The mid-Richmond valley will convert 650ha of mostly fallow cane country over to rice this season, something of a first, and the future looks incredibly bright for this crop that fits well into existing sugar cane rotation.
The district’s first dedicated rice consultant, Steve Rogers, says aerobic, or dryland varieties of tasty Tachiminori and a typical lowland variety Langi are expected to produce an average of 7t/ha based on previous years’ results which have seen up to 10t/ha in times like last year’s summer which received 440mm and just 30mm rain for for a six week period leading up to panicle initiation which is a critical time for yield.
Considering the price at the moment is about $400/t, the return on investment is a positive one indeed and there is no reason at this stage to doubt the claim that next season’s crop will double as will the years’ following.
Mr Rogers says the cost to plant and produce, including sprays, harvest and shipping equate to around $1000/ha but can be down as low as $600/ha if best management practices are in place and producers own their own equipment. Where no crop is currently grown, for fear of waterlogging, upland rice might fill a void in an otherwise incomplete farming system.
The season’s first crop was planted October 29, on Owen Dory’s paddock at Swan Bay where 250-300 seeds per square metre have successfully sprouted with plants now tillering after 8mm rain.

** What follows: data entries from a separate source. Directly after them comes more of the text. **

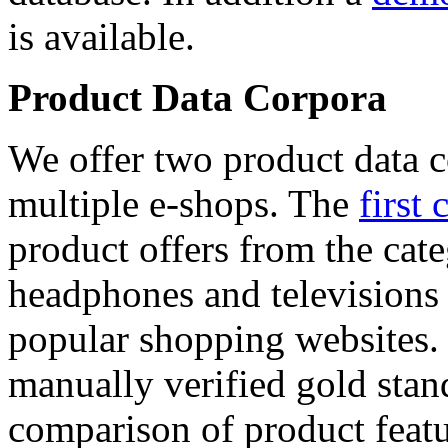
is available.
Product Data Corpora
We offer two product data c
multiple e-shops. The
first 
product offers from the cat
headphones and televisions
popular shopping websites.
manually verified gold stan
comparison of product featu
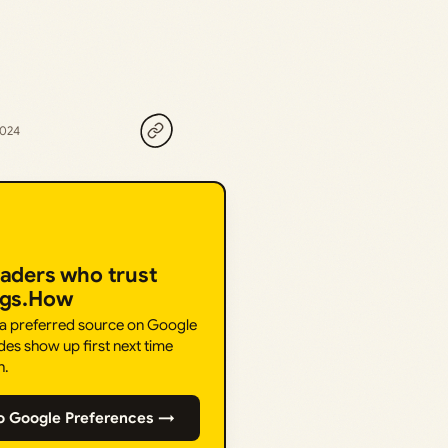
2024
eaders who trust
ngs.How
 a preferred source on Google
des show up first next time
h.
o Google Preferences →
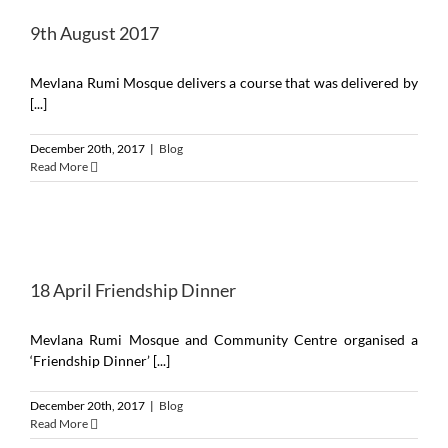
9th August 2017
Mevlana Rumi Mosque delivers a course that was delivered by
[...]
December 20th, 2017
|
Blog
Read More
18 April Friendship Dinner
Mevlana Rumi Mosque and Community Centre organised a
‘Friendship Dinner’ [...]
December 20th, 2017
|
Blog
Read More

Critical stages for aerobic rice production is the microspore stage prior to booting, about 90 days after planting, when the panicle is susceptible to climate-induced sterility if consecutive nights fall below 15C, so Mr Rogers recommends planting by mid November.
With so much peat soil on the mid-Richmond there is tremendous opportunity to develop this new industry – which was started by a grower named Gary Woolley with literally a handful of seeds at the turn of the millennium.

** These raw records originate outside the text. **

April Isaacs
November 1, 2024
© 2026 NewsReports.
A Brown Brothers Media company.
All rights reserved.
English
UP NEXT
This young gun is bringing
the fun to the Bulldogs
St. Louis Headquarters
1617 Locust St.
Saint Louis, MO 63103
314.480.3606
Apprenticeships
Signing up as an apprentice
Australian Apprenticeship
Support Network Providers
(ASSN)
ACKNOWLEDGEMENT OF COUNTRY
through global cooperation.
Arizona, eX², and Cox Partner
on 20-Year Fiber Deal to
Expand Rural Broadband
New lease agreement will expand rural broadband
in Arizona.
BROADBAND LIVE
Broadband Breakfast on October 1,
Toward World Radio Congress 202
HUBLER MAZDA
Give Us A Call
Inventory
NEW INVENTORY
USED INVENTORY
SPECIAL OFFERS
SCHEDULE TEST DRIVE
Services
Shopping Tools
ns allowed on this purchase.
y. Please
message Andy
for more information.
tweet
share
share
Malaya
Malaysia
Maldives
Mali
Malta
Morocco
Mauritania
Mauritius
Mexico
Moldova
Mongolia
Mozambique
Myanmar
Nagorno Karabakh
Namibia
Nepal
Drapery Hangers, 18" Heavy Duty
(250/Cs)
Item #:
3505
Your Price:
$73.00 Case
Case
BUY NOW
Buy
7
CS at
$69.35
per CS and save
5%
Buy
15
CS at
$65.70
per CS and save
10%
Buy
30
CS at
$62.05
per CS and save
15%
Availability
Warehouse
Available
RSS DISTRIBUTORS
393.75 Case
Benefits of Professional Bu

Mr Rogers says summer rice can work well as a break crop from cane, with winter legumes like faba beans a potentially perfect partner, providing up to half the required nutrient and helping considerably with weed control. If the market for faba beans fails they can be used as green manure.
The fibrous root structure of rice itself is also good as a soil conditioner, leaving pathways for water and air as the biomass decomposes.
“Growers say to me they are amazed at how easy it is to work their soil after a crop of rice,” Mr Rogers says.
All rice from the Northern Rivers will be processed at Fairy Hill Via Casino. Most of the grain will be stored at Mara Global’s facility at Shannonbrook.
Potential requires an open market
The opportunities that might flow from dryland rice grown on north coast peat soils could be lost over the border to Queensland if current market restrictions are maintained, says northern rivers rice consultant Steve Rogers.
NSW Minister for Agriculture Niall Blair is expected shortly to hand down recommendations on single desk rice marketing.
SunRice has repeatedly said a single desk export arrangement works in Australia’s favour when faced with big global competition but Mr Rogers points out Queensland rice growers are allowed to export. The mid-Richmond is just an hour from the border.
“It would appear the minister intends to roll over the existing arrangements and again appoint SunRice with the sole and exclusive export licence,” Mr Rogers said.
“At this stage the minister has not allowed any opportunity to meet with grower representatives from the Northern Rivers.”
“It is not viable to transport paddy rice 1200 km to mills in the Riverina. Farmers need to be able deliver their rice to local storage facilities.
“But until new players have the chance to export product grown on the North Coast there will be a lack of investment in the industry,” he said. “We need an export licence.”
Mr Rogers says the domestic market is a strong one but the volume of product coming out of irrigated paddy fields in the Riverina meant north coast growers were faced with a ‘David versus Goliath’ type scenario.